Suporter juga mulai berdatangan di Jalan Rajadamnoen di depan Monumen Demokrasi Bangkok sejak Rabu malam. Pemimpin protes Arnon Nampa meminta simpatisan di luar Bangkok untuk bergabung dengan mereka, dengan rencana mengadakan pawai berkekuatan 100.000 orang ke gedung pemerintah untuk mengutuk pemecatan Pita dari pencalonan.

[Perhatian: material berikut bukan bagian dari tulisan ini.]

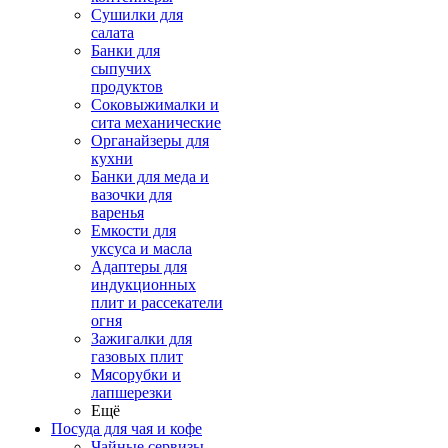
Сушилки для
салата
Банки для
сыпучих
продуктов
Соковыжималки и
сита механические
Органайзеры для
кухни
Банки для меда и
вазочки для
варенья
Емкости для
уксуса и масла
Адаптеры для
индукционных
плит и рассекатели
огня
Зажигалки для
газовых плит
Мясорубки и
лапшерезки
Ещё
Посуда для чая и кофе
Чайные сервизы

Baca selengkapnya: Lebih dari Sebulan Setelah Pemilu Thailand, Kami Masih Belum Tahu Siapa yang Akan Memimpin Negara. Inilah Semua Cara yang Bisa Dilakukan
Perkembangan tersebut memiliki kemiripan yang luar biasa dengan yang sebelumnya melawan Thanathorn Juangroongruangkit, pemimpin partai pendahulu Transfer Ahead. Thanathorn dinyatakan bersalah oleh pengadilan yang sama karena memegang saham media dan didiskualifikasi sebagai anggota parlemen. Partainya, yang dikenal sebagai Future Ahead, kemudian dibubarkan dalam kasus lain, memicu gerakan protes massal pada tahun 2020 yang menyebabkan seruan reformasi monarki yang belum pernah terjadi sebelumnya.
Yang pasti adalah periode limbo politik, meninggalkan Perdana Menteri sementara Prayuth Chan-Ocha, yang berkuasa dalam kudeta 2014, yang bertanggung jawab untuk sementara dan pembuatan kebijakan terhenti.
Baca selengkapnya: Pemimpin Thailand Berjanji Mengembalikan Demokrasi. Sebaliknya Dia Mengencangkan Genggamannya
Risiko utamanya adalah penundaan pengesahan anggaran tahunan negara untuk tahun fiskal mulai 1 Oktober, yang dapat merugikan pengeluaran dalam ekonomi yang sudah terhuyung-huyung akibat ekspor yang melambat. Protes juga merupakan risiko bagi pariwisata, satu-satunya mesin pertumbuhan yang saat ini beroperasi dengan kecepatan penuh.
“Kami tidak mengesampingkan kemungkinan bahwa pemilihan PM akan berlanjut hingga Agustus,” kata Tim Leelahaphan, seorang ekonom di Customary Chartered Financial institution Plc yang berbasis di Bangkok. “Kami memperkirakan kebisingan politik akan meningkat lebih jauh bahkan setelah pemilihan PM selesai, karena masih harus dilihat bagaimana pemilih akan memandang PM terpilih.”
Meskipun para investor sebelumnya bertaruh bahwa kebuntuan politik di Thailand akan segera berakhir, kekhawatiran atas keterlambatan pembentukan pemerintahan lebih dari dua bulan setelah pemilu serta pengesahan anggaran mendorong kenaikan biaya pinjaman bagi perusahaan.